Unnamed: 0,mileage,age,brand,model,engine_size,condition,price
0,35000,3,0,1,2.0,4,15000
1,50000,5,1,2,1.8,3,12000
2,75000,7,0,1,2.2,2,9000
3,10000,1,2,3,1.5,5,20000
4,60000,4,1,2,2.0,3,11000


3. The remaining steps


In [None]:
# Define features and target
X = df[['mileage', 'age', 'brand', 'model', 'engine_size', 'condition']]
y = df['price']

# Define categorical columns
categorical_features = ['brand', 'model']
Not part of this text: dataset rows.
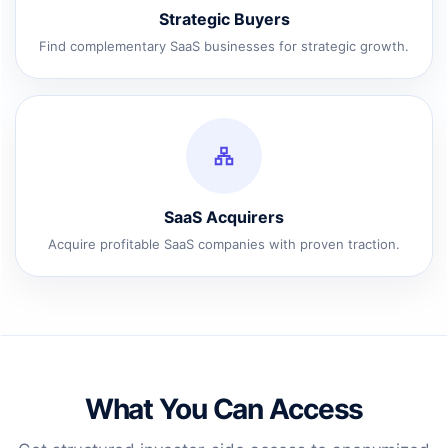
Strategic Buyers
Find complementary SaaS businesses for strategic growth.
SaaS Acquirers
Acquire profitable SaaS companies with proven traction.
What You Can Access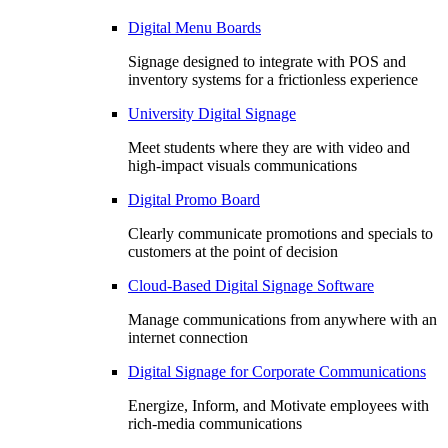
Digital Menu Boards
Signage designed to integrate with POS and
inventory systems for a frictionless experience
University Digital Signage
Meet students where they are with video and
high-impact visuals communications
Digital Promo Board
Clearly communicate promotions and specials to
customers at the point of decision
Cloud-Based Digital Signage Software
Manage communications from anywhere with an
internet connection
Digital Signage for Corporate Communications
Energize, Inform, and Motivate employees with
rich-media communications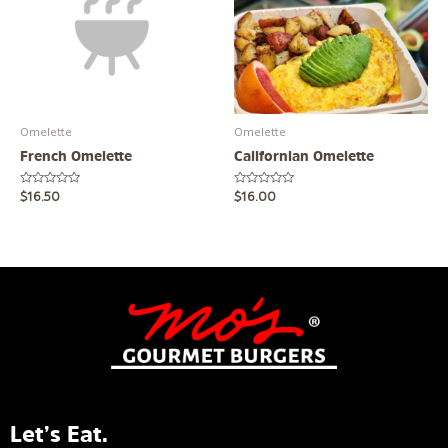
Omelette
Omelette
French Omelette
Californian Omelette
Rated
Rated
$
16.50
$
16.00
0
0
out
out
of
of
5
5
Let’s Eat.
# Create the column transformer
preprocessor = ColumnTransformer(
    transformers=[
        ('cat', OneHotEncoder(), categorical_features)
    ],
    remainder='passthrough'
)

# Create a pipeline that first transforms the data and then fits the model
pipeline = Pipeline(steps=[
    ('preprocessor', preprocessor),
    ('model', LinearRegression())
])

# Split into training and testing sets
X_train, X_test, y_train, y_test = train_test_split(X, y, test_size=0.2, random_state=42)

# Train model
pipeline.fit(X_train, y_train)

# Predict and evaluate
y_pred = pipeline.predict(X_test)
mse = mean_squared_error(y_test, y_pred)
print(f'MSE: {mse}')

# Predict price for a new car
new_car = pd.DataFrame([[40000, 1, 1, 2, 1.9, 3]], columns=['mileage', 'age', 'brand', 'model', 'engine_size', 'condition'])
predicted_price = pipeline.predict(new_car)
print(f'Predicted price: {predicted_price}')

MSE: 1026133.7312196433
Predicted price: [14072.58946819]


Conclusion
In this demo, we've built a basic linear regression model to predict car prices. While this is a simplified example, it provides a solid foundation for understanding machine learning concepts. Real-world applications would involve larger datasets, more complex models, and advanced techniques like feature engineering and hyperparameter tuning.

Remember: This is a simplified example. Real-world car price prediction models would involve more complex features, data cleaning, and potentially more sophisticated algorithms.